Há uma coisa curiosa nas religiões cristãs: primeiro, elas surgem lembrando às pessoas de que esta vida é pequena, vai acabar daqui a pouco. Depois, nos faz acreditar que somos especiais, somos assim chamados os reis da criação, somos filhos de alguém que tem o poder absoluto sobre o céu e a terra. Ao mesmo tempo nos faz encarar nossa condição de selvagens e brutos e nos impõe regras para que possamos conviver uns com os outros.

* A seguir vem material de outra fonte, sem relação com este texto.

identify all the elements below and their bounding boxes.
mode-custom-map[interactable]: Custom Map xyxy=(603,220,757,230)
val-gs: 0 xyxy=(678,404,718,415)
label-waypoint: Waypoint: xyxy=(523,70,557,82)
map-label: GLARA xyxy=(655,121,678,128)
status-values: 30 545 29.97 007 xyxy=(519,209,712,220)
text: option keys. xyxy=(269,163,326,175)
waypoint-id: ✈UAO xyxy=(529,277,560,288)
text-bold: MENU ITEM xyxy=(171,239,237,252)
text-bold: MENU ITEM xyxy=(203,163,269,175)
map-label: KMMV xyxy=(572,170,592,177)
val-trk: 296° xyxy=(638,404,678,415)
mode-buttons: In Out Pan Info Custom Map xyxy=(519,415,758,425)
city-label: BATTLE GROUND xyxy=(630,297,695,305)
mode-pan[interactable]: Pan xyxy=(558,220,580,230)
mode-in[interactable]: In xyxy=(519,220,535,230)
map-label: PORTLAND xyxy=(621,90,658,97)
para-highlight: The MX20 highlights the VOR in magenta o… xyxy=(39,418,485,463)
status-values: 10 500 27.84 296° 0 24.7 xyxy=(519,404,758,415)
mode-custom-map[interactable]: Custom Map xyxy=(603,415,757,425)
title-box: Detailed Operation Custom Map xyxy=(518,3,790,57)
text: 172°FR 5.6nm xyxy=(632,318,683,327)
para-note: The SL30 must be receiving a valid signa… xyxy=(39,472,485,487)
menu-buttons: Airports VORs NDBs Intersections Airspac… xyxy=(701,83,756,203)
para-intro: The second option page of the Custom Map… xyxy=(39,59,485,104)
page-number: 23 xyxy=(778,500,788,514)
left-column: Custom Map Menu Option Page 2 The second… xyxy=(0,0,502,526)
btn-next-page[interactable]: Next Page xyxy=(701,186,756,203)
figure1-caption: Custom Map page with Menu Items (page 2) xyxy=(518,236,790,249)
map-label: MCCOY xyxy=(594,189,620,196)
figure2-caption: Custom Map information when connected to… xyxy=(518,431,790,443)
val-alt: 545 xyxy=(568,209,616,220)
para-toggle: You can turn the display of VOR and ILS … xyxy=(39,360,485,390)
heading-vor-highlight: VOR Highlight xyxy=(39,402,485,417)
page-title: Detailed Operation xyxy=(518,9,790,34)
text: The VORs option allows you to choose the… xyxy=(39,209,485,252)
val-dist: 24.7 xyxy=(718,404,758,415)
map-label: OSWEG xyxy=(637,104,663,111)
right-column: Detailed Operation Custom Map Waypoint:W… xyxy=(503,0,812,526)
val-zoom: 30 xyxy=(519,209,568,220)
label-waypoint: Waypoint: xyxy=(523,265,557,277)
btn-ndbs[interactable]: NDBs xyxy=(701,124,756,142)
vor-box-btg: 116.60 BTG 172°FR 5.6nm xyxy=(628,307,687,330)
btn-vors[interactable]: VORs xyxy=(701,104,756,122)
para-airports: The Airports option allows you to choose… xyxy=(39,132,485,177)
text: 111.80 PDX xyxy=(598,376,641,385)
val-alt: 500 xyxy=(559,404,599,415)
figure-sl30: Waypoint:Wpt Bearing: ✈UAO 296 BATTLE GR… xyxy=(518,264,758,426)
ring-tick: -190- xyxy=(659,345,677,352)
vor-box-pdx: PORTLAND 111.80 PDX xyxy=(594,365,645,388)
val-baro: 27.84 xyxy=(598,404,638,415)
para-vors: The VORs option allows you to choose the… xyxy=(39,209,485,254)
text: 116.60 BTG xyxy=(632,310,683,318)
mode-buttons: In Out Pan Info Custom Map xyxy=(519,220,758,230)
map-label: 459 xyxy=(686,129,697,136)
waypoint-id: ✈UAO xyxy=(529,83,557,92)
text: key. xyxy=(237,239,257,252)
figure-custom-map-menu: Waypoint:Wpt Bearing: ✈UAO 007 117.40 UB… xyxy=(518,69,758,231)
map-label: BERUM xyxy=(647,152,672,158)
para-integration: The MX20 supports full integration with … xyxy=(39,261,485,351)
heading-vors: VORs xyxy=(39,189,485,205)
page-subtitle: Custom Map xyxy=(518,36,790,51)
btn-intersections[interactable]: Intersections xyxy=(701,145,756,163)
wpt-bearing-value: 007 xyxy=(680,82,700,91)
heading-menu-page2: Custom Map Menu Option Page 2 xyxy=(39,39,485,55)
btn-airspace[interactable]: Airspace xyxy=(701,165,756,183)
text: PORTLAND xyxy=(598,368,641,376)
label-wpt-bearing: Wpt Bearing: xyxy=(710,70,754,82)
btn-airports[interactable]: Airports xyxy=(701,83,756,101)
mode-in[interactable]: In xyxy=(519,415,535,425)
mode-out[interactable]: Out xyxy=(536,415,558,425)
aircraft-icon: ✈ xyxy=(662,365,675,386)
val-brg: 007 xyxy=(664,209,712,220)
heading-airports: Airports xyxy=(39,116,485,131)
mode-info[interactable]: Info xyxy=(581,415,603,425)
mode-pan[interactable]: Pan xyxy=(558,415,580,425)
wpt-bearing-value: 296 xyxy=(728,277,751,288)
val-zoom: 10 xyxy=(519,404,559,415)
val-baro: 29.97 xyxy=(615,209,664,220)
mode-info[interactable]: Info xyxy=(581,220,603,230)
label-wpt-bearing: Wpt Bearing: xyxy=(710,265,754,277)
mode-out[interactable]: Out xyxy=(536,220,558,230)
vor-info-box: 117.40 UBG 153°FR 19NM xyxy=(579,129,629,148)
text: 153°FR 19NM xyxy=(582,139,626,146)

Um filósofo muito importante da igreja católica, chamado Agostinho, a quem a própria igreja considera como um santo e que, portanto mora no céu, de acordo com as crenças dessa religião, pois este Agostinho, conhecido como Agostinho de Hipona, pois era bispo de Hipona, ou como Santo Agostinho, afirmou que todos nós nascemos maus e que só conseguimos melhorar e nos tornar bons com a graça de deus e com o esforço que fizermos no decorrer da vida.

Agostinho de Hipona foi uma espécie de gênio, um homem muito inteligente e que refletia muito, como convém a qualquer pessoa, principalmente às pessoas que aprendem a se alimentar da filosofia. Filosofia é uma palavra grega que significa amizade à sabedoria.